Patterns exist for a reason, and implementing them in your design will make it feel more familiar for website or app users. Something as seemingly small as color can have a huge effect on your design and functionality. Don’t underestimate its role in your design. Too often developers leave this for the end, when, in actuality, it should have a place at the beginning of the creative process.
Stop, love, warmth, power
The warming color makes elements of your design seem more important. Dark red, similar to that of the color of bricks, reminds of power and durability.
In signs and traffic lights, the red is used as a warning color. Designers use it to make sure you’re aware of the implications of the action.
Think of oranges. They provide a great source of Vitamin C and boost of energy when eaten. So, we associate the color with the same source of energy and enthusiasm.
Orange is common on casual sites, but the bright color is often not seen on professional websites, as it denotes cheapness. In some instances, like on websites to help customers find cheap products, this is actually an advantage.
Different shades of yellow come with different implications. Like warning signs on the road, bright yellow is upbeat and commanding of attention.

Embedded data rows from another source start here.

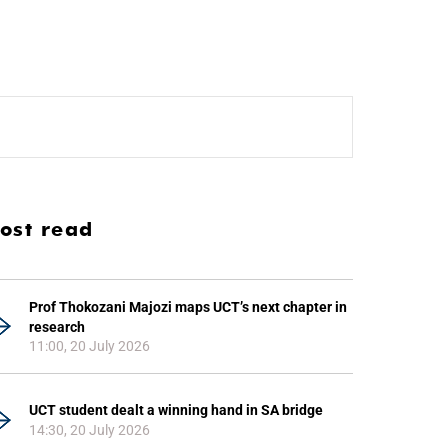
ost read
Prof Thokozani Majozi maps UCT’s next chapter in
research
11:00, 20 July 2026
UCT student dealt a winning hand in SA bridge
14:30, 20 July 2026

Dark yellow indicates a more serious topic and an older topic. The History Channel logo is a good representation of this combination.
Growth, Success, Nature
Since most plants are green, there is an obvious correlation between the two, and growth and health by extension. Growth can also be applied to businesses and personal finances.
Trust, Relaxing, Sharing
The most common color in UX design comes with many different implications. Lighter shades, like those of sky and water, are inherently trusted and relaxing, prompting numerous banks to adopt the color in their logos.
Social media sites, web browsers, and messaging apps, also adopted the color, prompting a recent social and sharing meaning.
The color purple was historically linked to royalty, and the color maintains the sense of luxury today.
Bright pinks provide a playful nature to your logo or UX design. Though it often is associated with girls, make sure not to rely on this stereotypical use.
Brown is very rare in logos and websites. It generates images of nature and wood, and with them comes connotations of stability and rustic feel.
Black is the strongest color and attracts attention the fastest. When used in logos and large graphic elements on websites, it enhances the emotions of the other colors used and requires a striking font.
Unlike black, white accents other colors. White space is important in design, but using it as the dominant color can be too overwhelming for the user. Use shades of white in your design, but don’t rely on it too heavily.